Разжившись чужой точкой зрения и заменив ею нашу, мы решили сделать Нью-Йорк своим. Обремененные репортерскими обязанностями, мы днями и ночами шлялись по городу, делая вид, что занимаемся делом, – и занимались им, смешав, как я всегда мечтал, труд с досугом.

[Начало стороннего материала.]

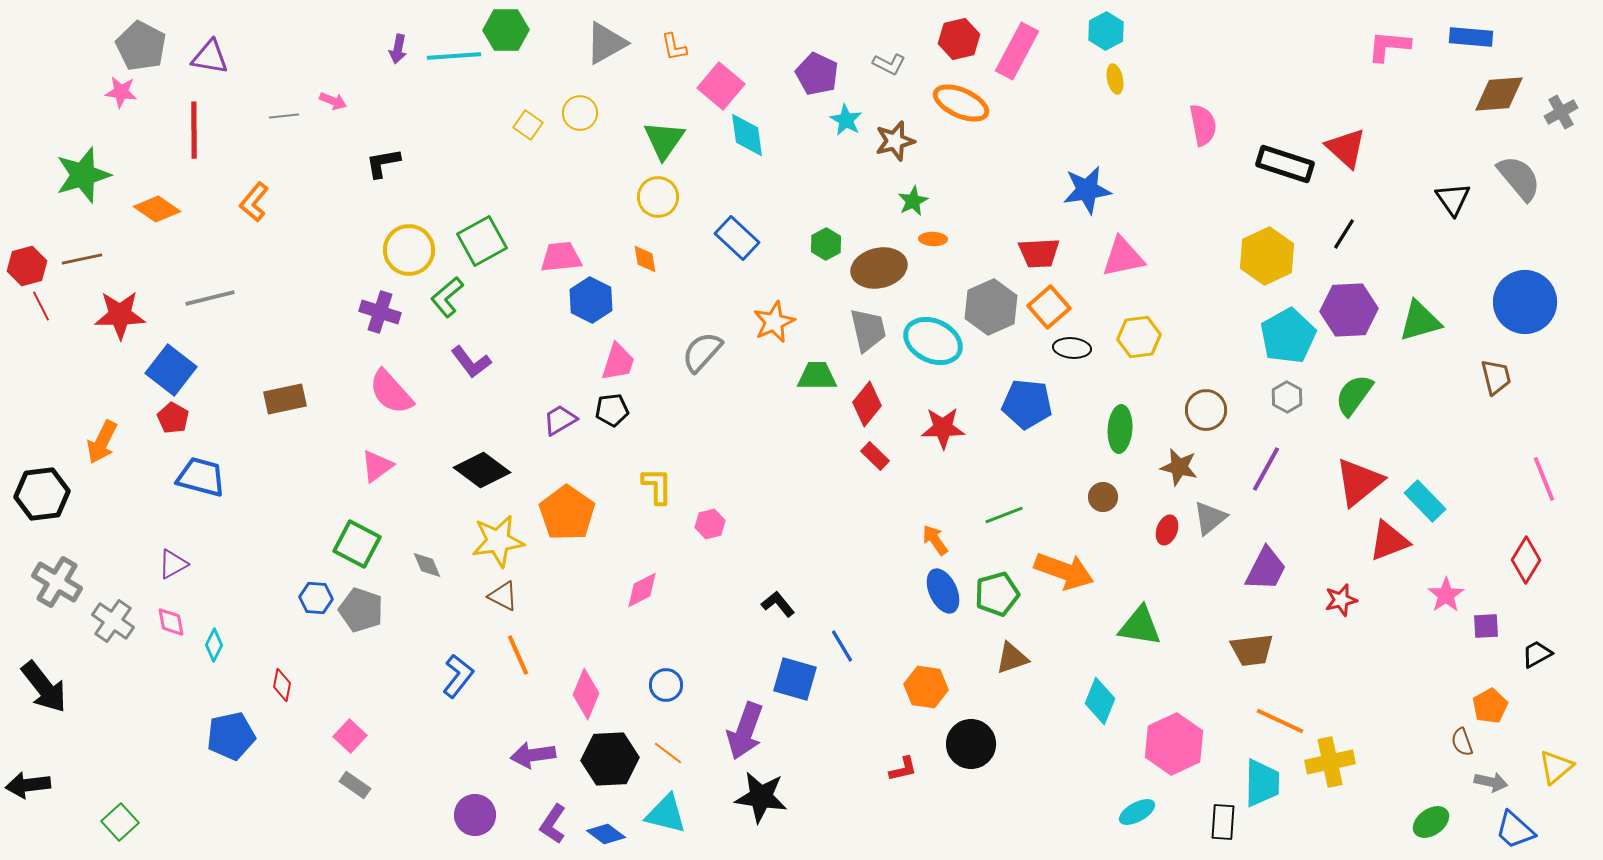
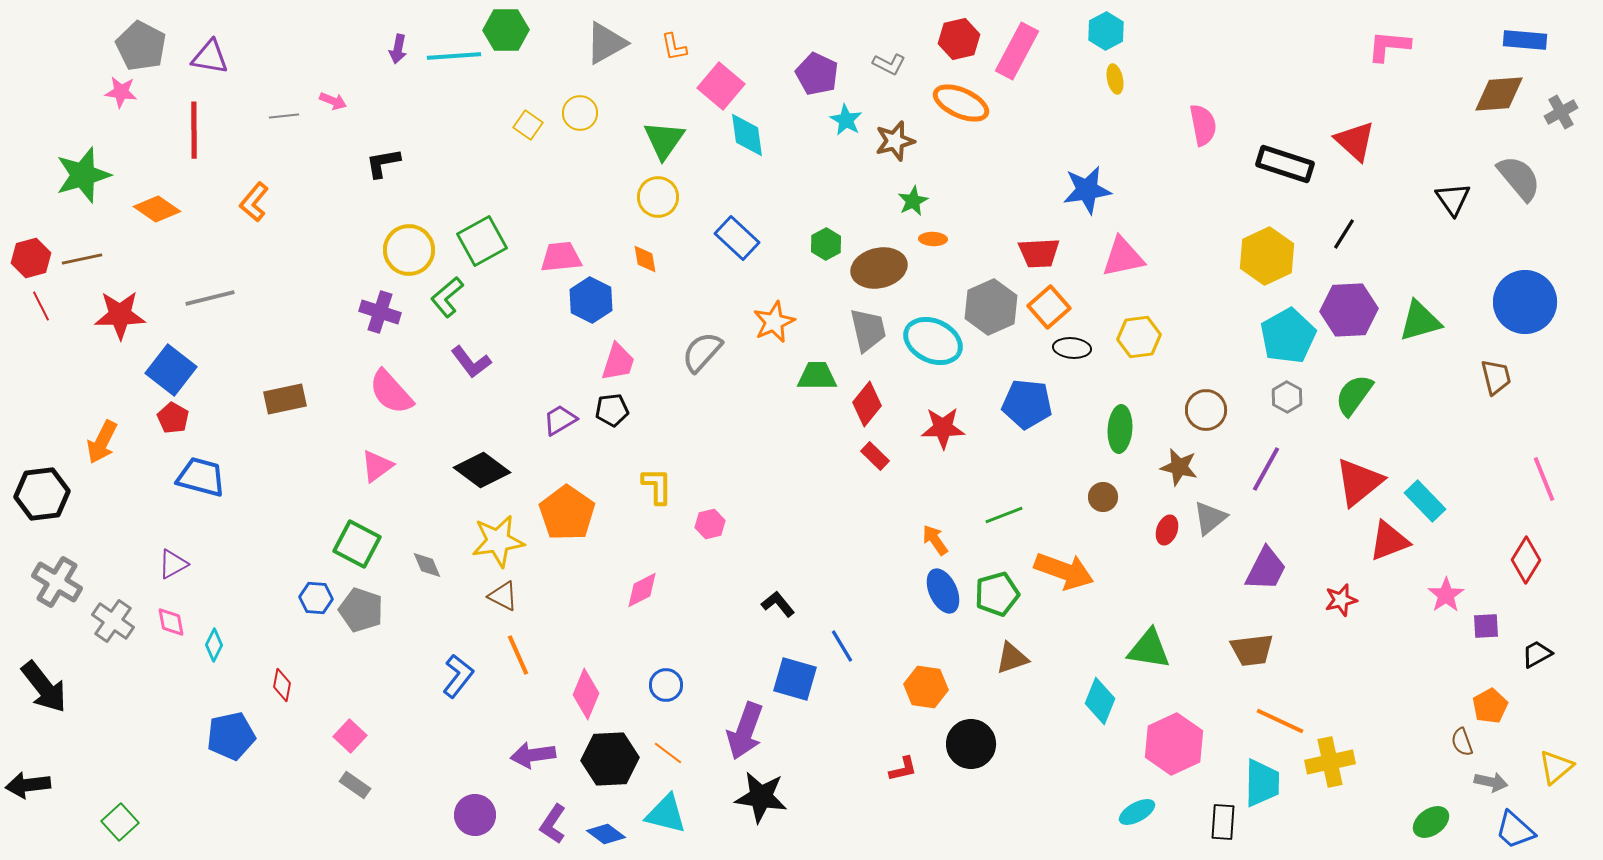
blue rectangle at (1471, 37): moved 54 px right, 3 px down
red triangle at (1346, 148): moved 9 px right, 7 px up
red hexagon at (27, 266): moved 4 px right, 8 px up
green triangle at (1140, 626): moved 9 px right, 23 px down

Искусство никогда не относиться к искусству серьезно завещал нам строгий кодекс шестидесятников всех стран и народов. Сэлинджер звал художников рисовать на оберточной бумаге, Бродский писал “стишки”, мы, подражая старшим, – “байки”, опасаясь, что нас заподозрят в благих, а не веселых намерениях. Однажды, прочесывая дальние окрестности Бродвея, где нищие молодежные театры делили улицы с ремонтными мастерскими и старыми, списанными с 42-й на дальний запад проститутками, мы укрылись от ветра с Гудзона в непарадном подъезде и, выпив, вышли не в ту дверь, в которую вошли. За порогом открылся бешено освещенный двор. Посреди него три косматые старухи напевали и приплясывали у ведра с синим пламенем. От ужаса мы, бряцая бутылками в пластмассовом мешке, бросились обратно, но нас остановили грянувшие из тьмы аплодисменты.

– Ради бога, – спросил я у схватившего нас охранника, – что это?

– “Макбет”, – злобно прошипел он и выставил нас на ветер.

2

Панорама”, как и следовало из ее названия, расширяла географические представления об Америке. Нас стали приглашать читатели, и мы освоили жанр публичного выступления, в котором так блистал Довлатов. Если Бродский, игнорируя вопросы, честно читал стихи до тех пор, пока под галстуком не расплывалось пятно от пота, то Довлатов предпочитал интриговать аудиторию, зажигаясь от нее.

– Что у меня в кулаке? – спрашивал он.

– Что? – подыгрывала аудитория.

– Мое собрание сочинений на фотопленке, которое сочувствующая нонконформизму француженка вывезла из Ленинграда не скажу где.